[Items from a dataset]
# # # #

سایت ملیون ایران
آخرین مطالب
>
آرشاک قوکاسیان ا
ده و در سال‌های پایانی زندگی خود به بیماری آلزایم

# # # #

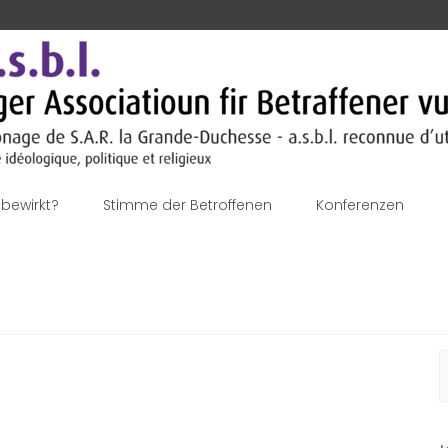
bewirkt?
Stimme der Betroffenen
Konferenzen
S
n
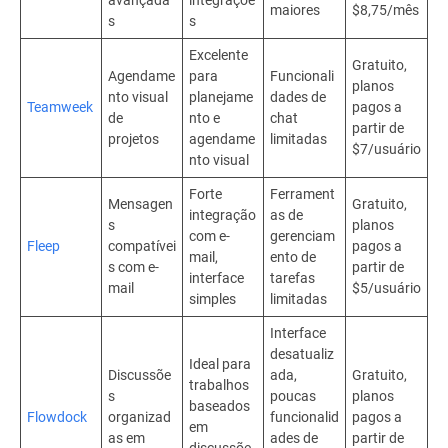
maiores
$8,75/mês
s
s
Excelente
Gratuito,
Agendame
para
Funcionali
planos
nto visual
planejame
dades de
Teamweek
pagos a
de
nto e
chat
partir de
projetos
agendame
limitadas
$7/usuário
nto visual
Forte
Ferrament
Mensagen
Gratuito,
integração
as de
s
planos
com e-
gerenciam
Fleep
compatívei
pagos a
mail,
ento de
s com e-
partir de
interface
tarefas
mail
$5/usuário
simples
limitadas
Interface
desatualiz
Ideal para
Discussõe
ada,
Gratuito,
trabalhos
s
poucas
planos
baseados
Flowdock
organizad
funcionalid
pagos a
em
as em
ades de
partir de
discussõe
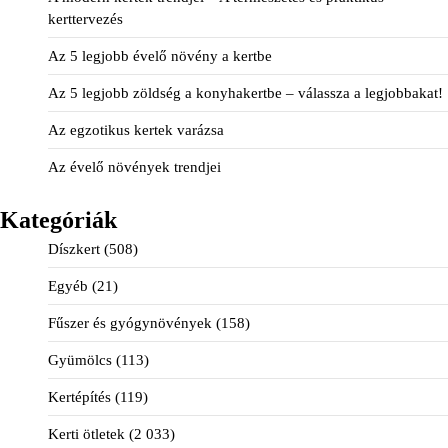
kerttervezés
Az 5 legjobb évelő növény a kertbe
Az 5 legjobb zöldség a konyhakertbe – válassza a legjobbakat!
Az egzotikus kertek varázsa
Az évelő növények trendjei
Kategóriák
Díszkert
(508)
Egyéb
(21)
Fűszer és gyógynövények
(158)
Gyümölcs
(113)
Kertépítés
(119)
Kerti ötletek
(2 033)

# # # #

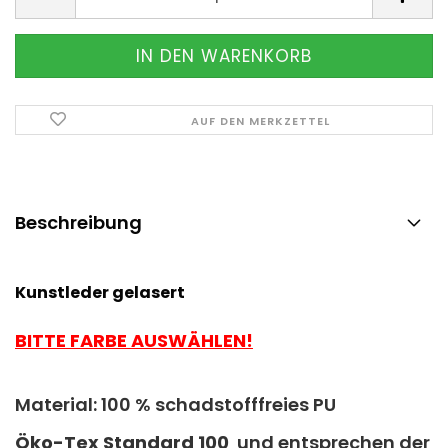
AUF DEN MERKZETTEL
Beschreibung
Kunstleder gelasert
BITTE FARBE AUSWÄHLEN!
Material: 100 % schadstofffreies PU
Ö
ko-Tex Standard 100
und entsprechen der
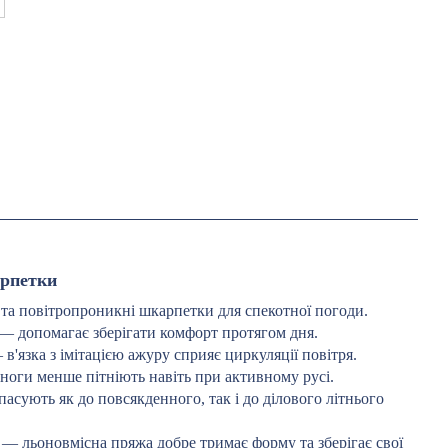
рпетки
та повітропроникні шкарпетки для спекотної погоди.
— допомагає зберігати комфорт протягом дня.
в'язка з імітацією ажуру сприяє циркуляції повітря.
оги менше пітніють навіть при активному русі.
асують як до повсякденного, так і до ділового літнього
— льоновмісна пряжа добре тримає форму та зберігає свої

# # # #

* What needs to be done *
Could you repeat exactly the lines above from the line with "سایت ملیون ایران" up to and including the line with "ده و در سال‌های", and only those?

* Answer to the exercise *
سایت ملیون ایران
آخرین مطالب
>
آرشاک قوکاسیان ا
ده و در سال‌های پایانی زندگی خود به بیماری آلزایم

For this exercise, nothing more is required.